- [TASK OBJECTIVE] All lines holding the word "Dokunmatik" are to be copied from the records beneath.

- [Stored items]
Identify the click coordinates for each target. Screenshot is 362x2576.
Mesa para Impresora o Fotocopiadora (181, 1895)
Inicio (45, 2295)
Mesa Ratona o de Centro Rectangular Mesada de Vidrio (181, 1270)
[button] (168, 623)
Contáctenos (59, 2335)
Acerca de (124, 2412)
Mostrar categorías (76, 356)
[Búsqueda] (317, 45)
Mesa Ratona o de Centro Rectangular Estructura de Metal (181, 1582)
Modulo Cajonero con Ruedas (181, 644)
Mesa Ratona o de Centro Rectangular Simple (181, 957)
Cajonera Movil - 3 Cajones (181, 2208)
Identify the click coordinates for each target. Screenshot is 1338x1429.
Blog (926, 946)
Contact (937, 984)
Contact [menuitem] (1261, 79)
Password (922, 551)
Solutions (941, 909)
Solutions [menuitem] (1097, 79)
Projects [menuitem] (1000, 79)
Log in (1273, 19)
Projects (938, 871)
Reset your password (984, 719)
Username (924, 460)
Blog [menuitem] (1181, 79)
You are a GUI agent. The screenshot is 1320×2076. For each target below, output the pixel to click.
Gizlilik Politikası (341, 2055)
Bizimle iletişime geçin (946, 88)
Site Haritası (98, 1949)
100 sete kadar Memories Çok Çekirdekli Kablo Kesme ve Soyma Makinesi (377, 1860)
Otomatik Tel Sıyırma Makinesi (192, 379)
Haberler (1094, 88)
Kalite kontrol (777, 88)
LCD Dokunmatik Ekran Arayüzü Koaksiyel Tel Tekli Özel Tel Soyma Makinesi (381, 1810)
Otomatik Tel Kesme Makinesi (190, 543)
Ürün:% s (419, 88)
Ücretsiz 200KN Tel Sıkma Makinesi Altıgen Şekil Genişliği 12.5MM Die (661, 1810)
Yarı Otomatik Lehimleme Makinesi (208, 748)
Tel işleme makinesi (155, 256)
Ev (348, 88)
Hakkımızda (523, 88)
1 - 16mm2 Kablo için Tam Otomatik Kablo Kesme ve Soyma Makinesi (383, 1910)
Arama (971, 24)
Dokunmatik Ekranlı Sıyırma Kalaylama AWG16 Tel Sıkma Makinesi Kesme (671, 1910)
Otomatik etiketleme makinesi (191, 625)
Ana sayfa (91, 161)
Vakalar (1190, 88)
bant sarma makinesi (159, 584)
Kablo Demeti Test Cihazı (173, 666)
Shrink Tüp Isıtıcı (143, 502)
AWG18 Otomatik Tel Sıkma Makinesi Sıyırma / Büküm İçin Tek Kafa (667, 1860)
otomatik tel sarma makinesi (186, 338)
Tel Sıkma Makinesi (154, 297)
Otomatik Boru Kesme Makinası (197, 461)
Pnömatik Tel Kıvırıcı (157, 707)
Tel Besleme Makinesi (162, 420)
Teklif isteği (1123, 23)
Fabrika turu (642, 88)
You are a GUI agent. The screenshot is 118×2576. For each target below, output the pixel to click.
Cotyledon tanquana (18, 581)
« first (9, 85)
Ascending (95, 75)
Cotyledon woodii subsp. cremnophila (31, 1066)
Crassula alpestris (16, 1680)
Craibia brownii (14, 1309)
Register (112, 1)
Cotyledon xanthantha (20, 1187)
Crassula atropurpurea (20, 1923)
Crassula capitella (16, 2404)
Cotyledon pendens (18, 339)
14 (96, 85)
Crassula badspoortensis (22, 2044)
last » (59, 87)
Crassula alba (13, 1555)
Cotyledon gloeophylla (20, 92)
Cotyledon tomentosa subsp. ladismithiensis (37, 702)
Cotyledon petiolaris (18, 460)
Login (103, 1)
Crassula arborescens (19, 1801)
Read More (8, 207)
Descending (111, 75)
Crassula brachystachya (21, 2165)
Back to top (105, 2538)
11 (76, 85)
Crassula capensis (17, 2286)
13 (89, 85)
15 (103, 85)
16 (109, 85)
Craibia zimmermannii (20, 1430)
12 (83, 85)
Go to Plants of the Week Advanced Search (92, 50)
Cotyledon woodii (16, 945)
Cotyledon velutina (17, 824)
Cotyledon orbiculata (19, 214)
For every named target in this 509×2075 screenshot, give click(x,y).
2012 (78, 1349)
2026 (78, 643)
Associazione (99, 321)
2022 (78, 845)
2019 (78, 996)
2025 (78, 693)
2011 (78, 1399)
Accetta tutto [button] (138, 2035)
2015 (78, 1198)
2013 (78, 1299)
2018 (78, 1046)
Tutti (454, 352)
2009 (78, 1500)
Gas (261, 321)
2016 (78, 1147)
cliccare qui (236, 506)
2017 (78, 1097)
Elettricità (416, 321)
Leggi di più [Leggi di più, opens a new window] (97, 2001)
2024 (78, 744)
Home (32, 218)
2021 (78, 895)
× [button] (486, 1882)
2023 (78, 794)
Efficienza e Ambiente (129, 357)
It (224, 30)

- [SOLUTION]
LCD Dokunmatik Ekran Arayüzü Koaksiyel Tel Tekli Özel Tel Soyma Makinesi (381, 1810)
Dokunmatik Ekranlı Sıyırma Kalaylama AWG16 Tel Sıkma Makinesi Kesme (671, 1910)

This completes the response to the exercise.